22 Feb 5 Bad Financial Habits You Should Drop Immediately
Are you left wondering at the end of every month why you still can’t seem to meet your financial savings goals? Chances are you still have a bad financial habit or two that’s secretly draining your bank account. Here are five bad financial habits that you should drop immediately if you happen to be guilty of them.
Not having a budget.
Now’s the time to stop being disorganized and start tracking what you’re actually taking in and spending every month. Many people go through each paycheck, “winging it” as far as budgeting their money goes. Typically this habit results in your not having as much discretionary money to spend as you originally anticipated, and for many it can even result in debt. Getting organized with your money is now simpler than ever with the help of online spreadsheets and apps that make budgeting a cinch.
Not planning out your meals.
This habit has a lot more to do with finance than you might think. When you plan out your meals every week (and which things you may need to buy in bulk every month), you can make better financial decisions at the grocery store and prepare meals ahead of time that will keep you from eating out on a whim—a major money thief. Think about it: spending just an extra $5 every workday ends up costing you an extra $100 per month.
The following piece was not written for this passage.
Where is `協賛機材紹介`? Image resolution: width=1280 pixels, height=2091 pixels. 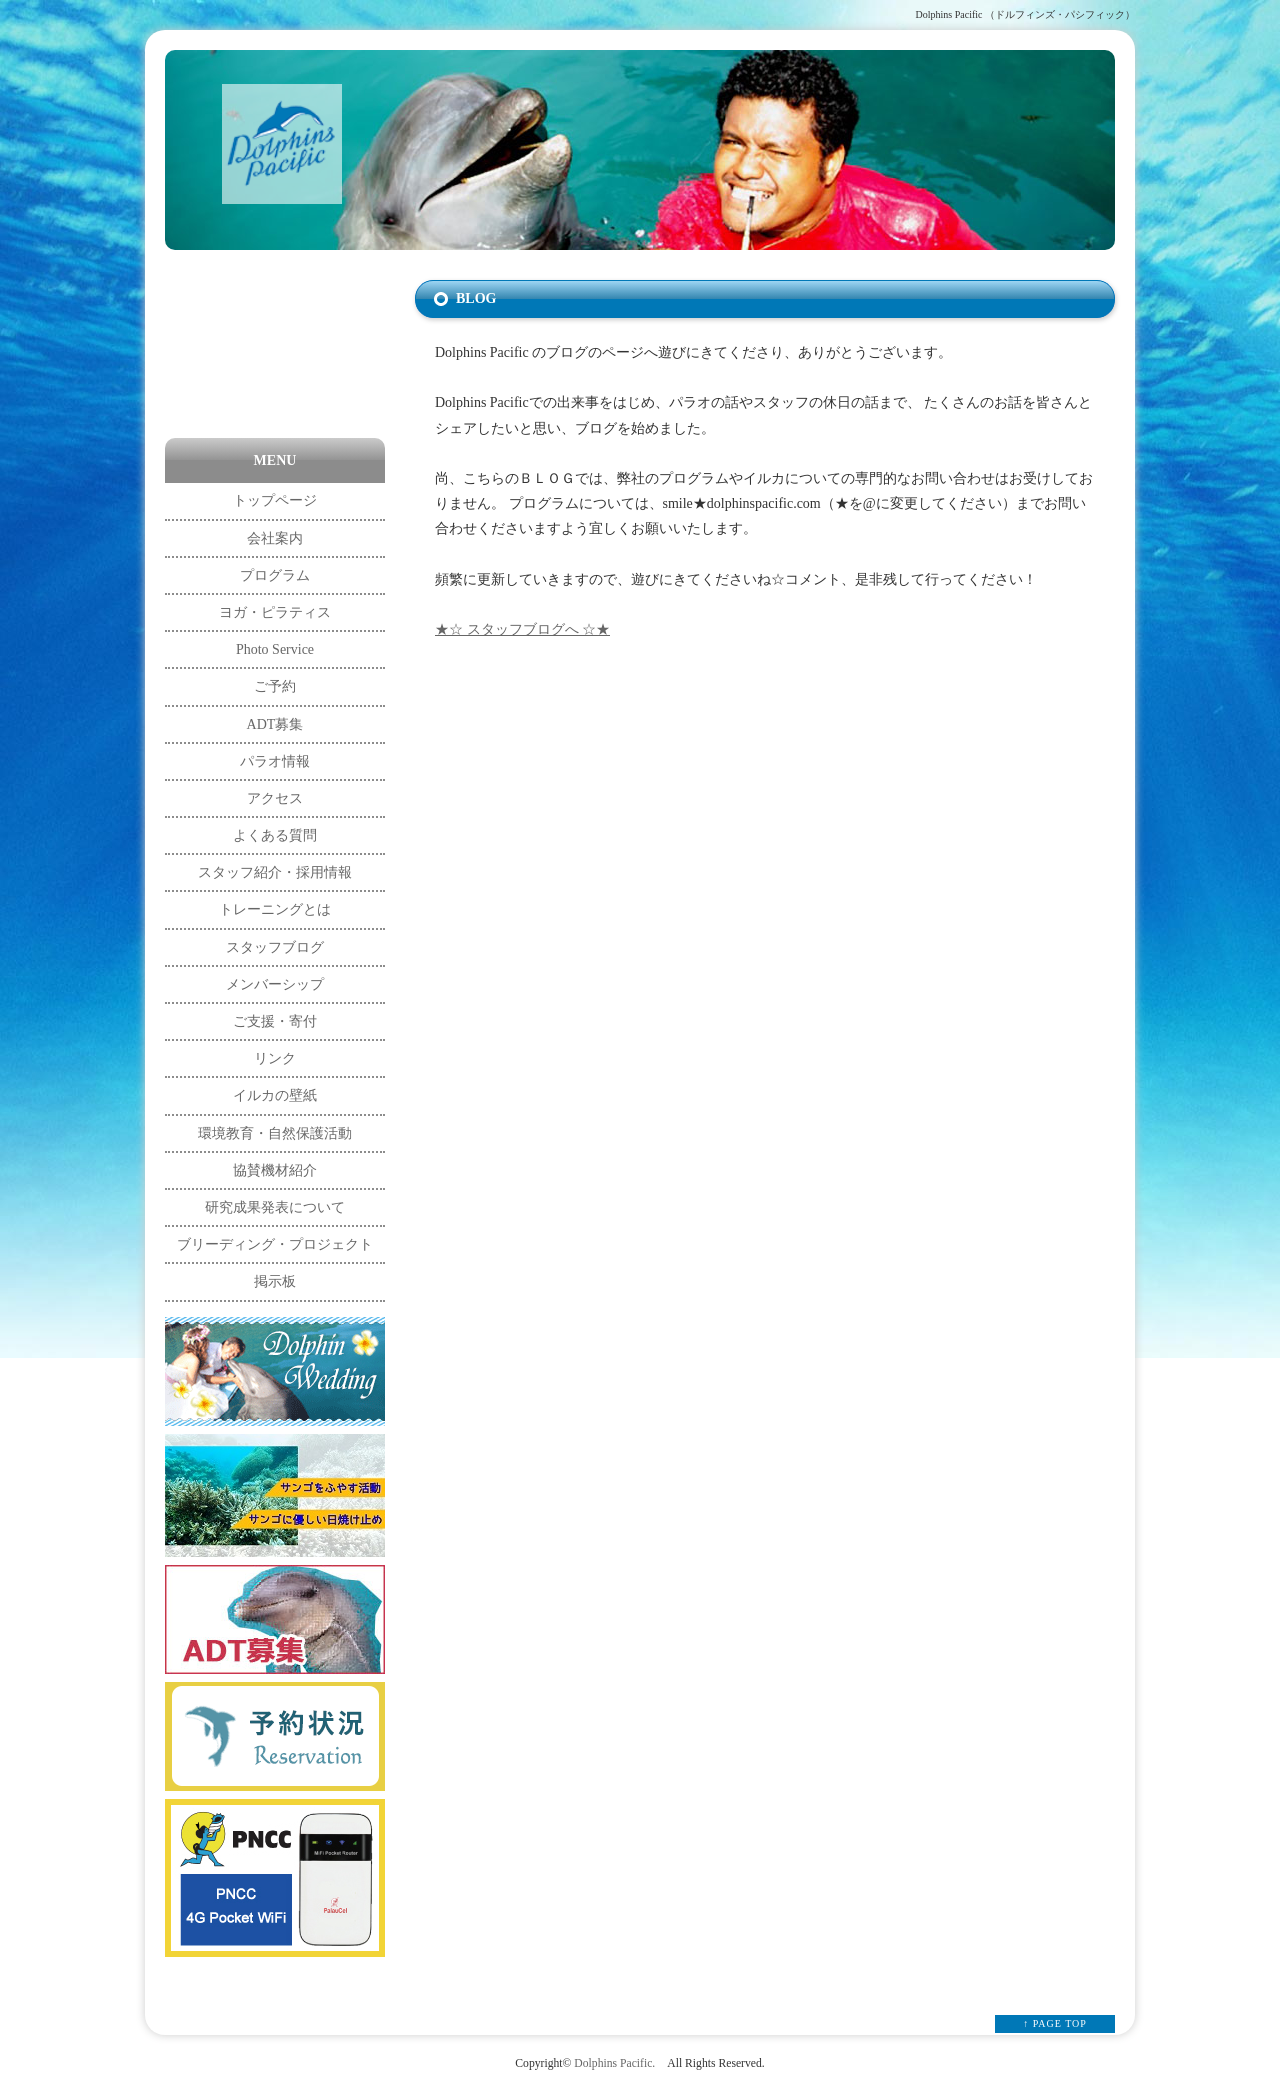
協賛機材紹介 is located at coordinates (275, 1170).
We all do it to some extent—picking up that candy in the checkout aisle in the grocery store, shopping for clothing online late at night when you’re stressed, going on a major shopping excursion to find the perfect (though unnecessary) decor for that party you’re throwing, etc. Watch for the things that commonly trigger you to buy things on impulse, and make it a habit to avoid these triggers. Impulse shopping has a way of taking hold of money that should be delegated to other areas in your budget, so it’s important to drop it as a habit as quickly as you can.
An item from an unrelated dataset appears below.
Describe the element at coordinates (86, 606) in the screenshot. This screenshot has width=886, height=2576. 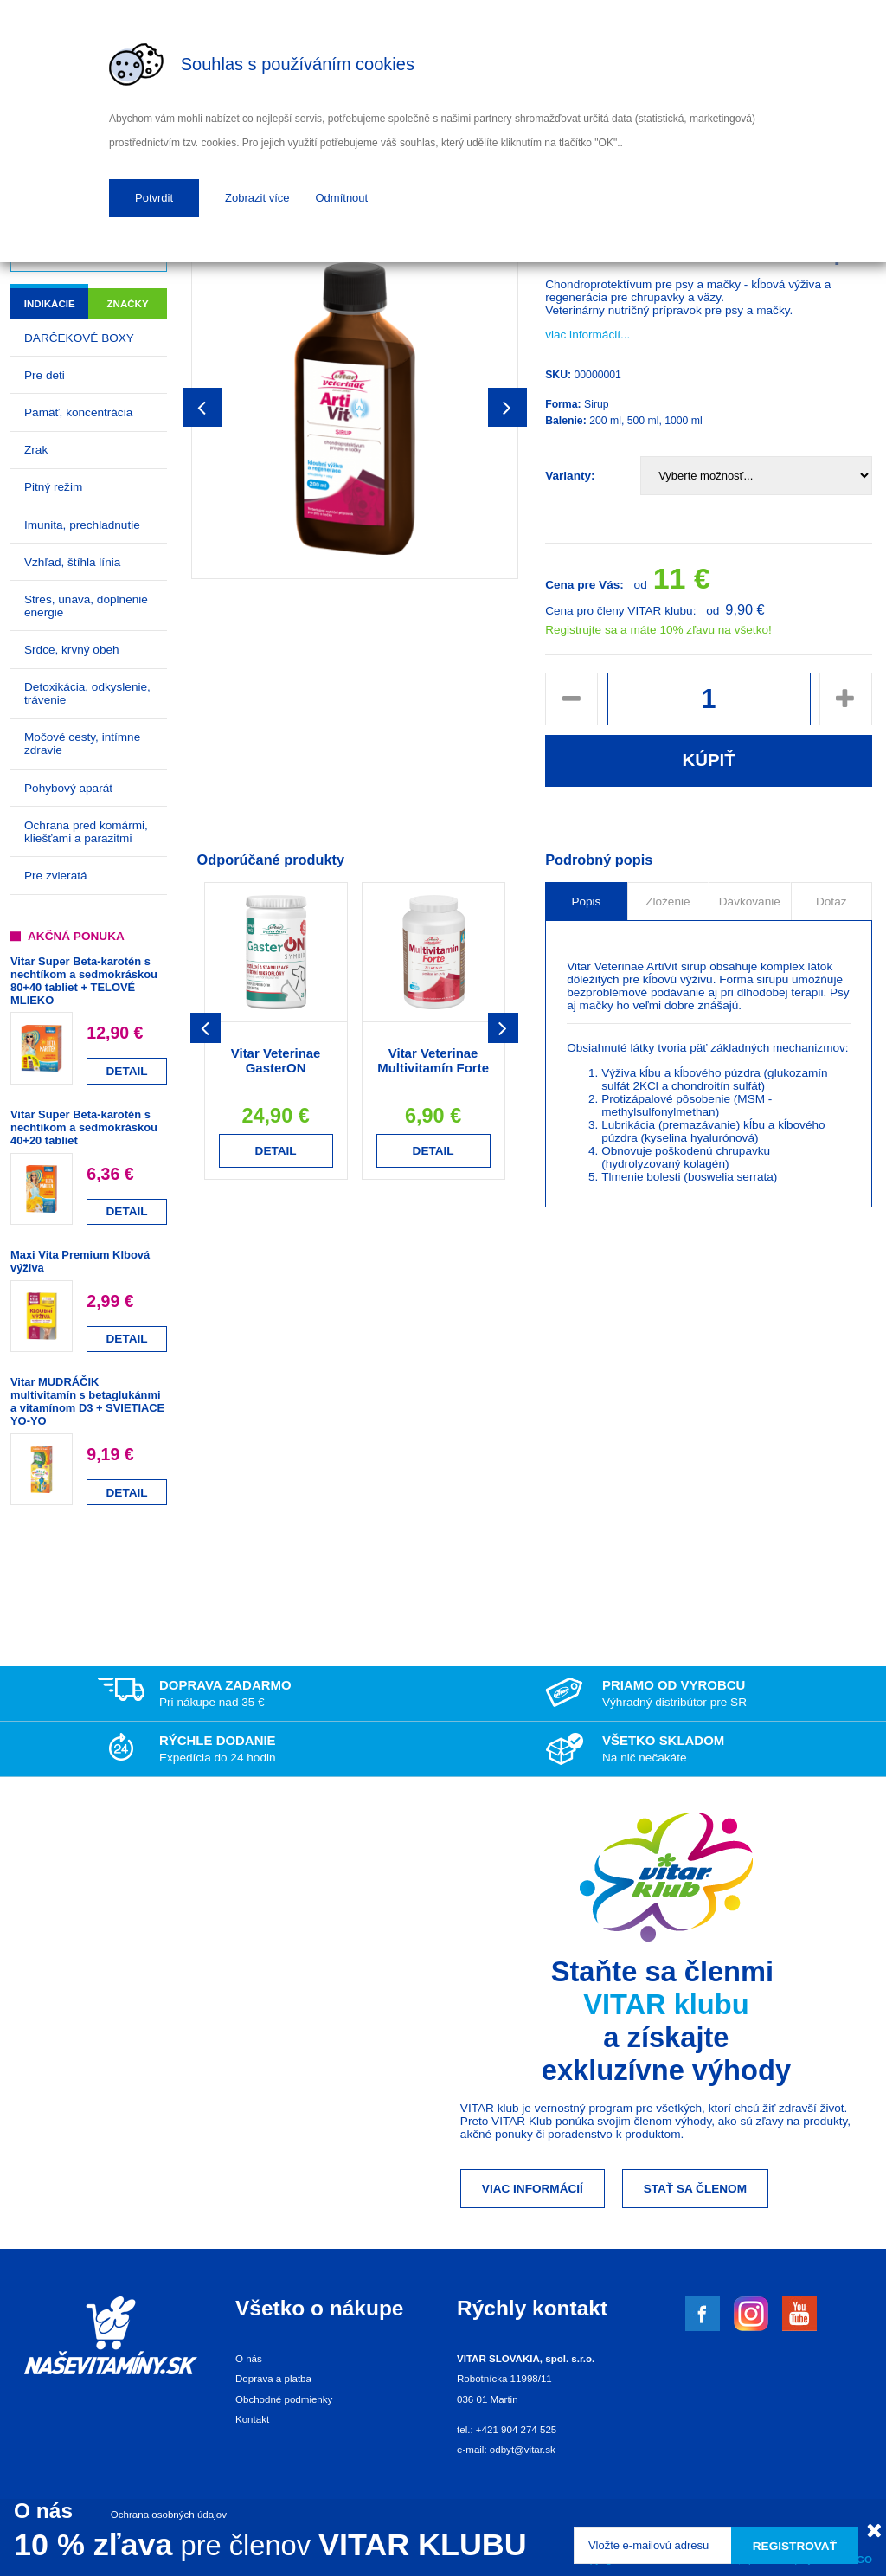
I see `Stres, únava, doplnenie energie` at that location.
Not looking over your credit card statements.
If you’re paying off your credit card bill every month, great. That’s an essential first step towards attaining strong financial stability. But there may very well be something you’re forgetting to do here: looking over your credit card statement before making your payment each month. Study your credit card statement every month to make sure that your bank isn’t sneaking any extra charges and to ensure that no one has made any unauthorized purchases using your card. It’s also a great opportunity to assess what you’re spending on and to pinpoint areas where you might improve your spending habits.
Dipping into your emergency fund for non-emergencies.
Your emergency fund is meant for just that: emergencies. It should be there for you when you’re facing unexpected medical bills, car repairs, funeral expenses, etc. Don’t dip into it to help you pay for things like an extravagant vacation or special occasion outfit.